The problem didn't afflict ASPs who hosted traditional enterprise software, since their mission in any case was to take charge of the customer's entire IT infrastructure. But this was not the case for ASPs whose business was based on providing a single, Web-delivered application such as salesforce automation, financials or expense management. Their avoidance of any involvement with legacy application architectures was the foundation of their hallmark capaability to offer rapid, low-cost implementation.

Best of Breed Not Enough
Web-native ASPs like Salesforce.com, NetLedger, OpenAir and others were supremely confident that the Web-native model they espoused would bring about the rapid demise of traditional, installed software — but their ambitious plans seemed to have overlooked one vital point. Even though Web-native application services were plainly cheaper and more convenient when compared to their individual offline equivalents, what happened when an enterprise ended up with half-a-dozen applications, each operated by a different provider? With no means of integration, all the benefits of adopting each individual application would be swallowed up by the cost and inconvenience of connecting processes and exchanging data between them.

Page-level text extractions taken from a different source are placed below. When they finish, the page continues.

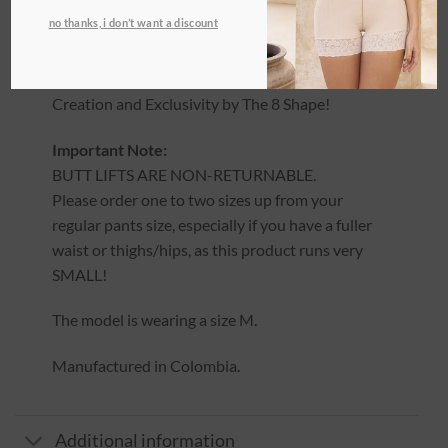
This product runs SMALL. Please refer to the
no thanks, i don’t want a discount
sizing guidelines in the description before
ordering.
Creation and Exclusivity by The 8 Shape!
Important Note:
BUTT LIFTS ARE NON-RETURNABLE.
Please order one to two sizes up from your
regular pants size, especially if you have a fuller
waist or thighs/hips, as this product runs very
SMALL!
The model is wearing a size M.
Manufactured in Colombia.
Additional information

The absurdity became manifest with the example of San Francisco-based investment bank Putnam Lovell, which decided to bring in ASPs to provide the majority of its IT needs. Among the 20 or so different application providers it had accumulated by late last year, Putnam Lovell contracted Web services network provider Grand Central for the sole purpose of providing integration services among the others.

Clearly, this was not sustainable. What was needed was a simple, standards-based system for exchanging data and managing workflow across multiple distributed applications — one that would be easy to implement and which wouldn't lock providers or their customers into constricted relationships. Yet this was hardly something that such a young industry had the resources to bring into being, let alone achieve widespread agreement and adoption.

XML to the Rescue
Amazingly, the standards these providers have so desperately needed have arrived this year, driven not by their own efforts but by the efforts of the very software industry they intend to supercede. The integration roadblock is melting away like a mound of snow in a spring thaw, dissolved by the rapid adoption of XML-based web services.

The likes of Siebel, SAP, Microsoft and the others expect to preserve their dominance by opening up to standards-based integration with XML and Web services. But they're simultaneously opening the floodgates to an onrush of young contenders, by removing the single biggest obstacle that had previously held back their advance.

Keenly aware of the market reach such capabilities will bring them, many of the most successful Web-native application providers have rushed to add XML and Web services connection capabilities to their offerings. (Among them, see Vocus Unveils API for PR Automation Suite, Intacct Unveils New XML APIs and Salesnet Releases Web Services API).

Not Quite Clear Sailing Ahead
A few more obstacles still litter the road ahead, including the lack of effective tools for metering and management of online services, and most notably the need for developers to fully embrace the loosely coupled design principles required for effective integration of on-demand Web services. But just as those early pioneers were among the first to recognize the true potential of online application delivery, so they may yet prove to be the greatest beneficiaries of Web services-based application integration.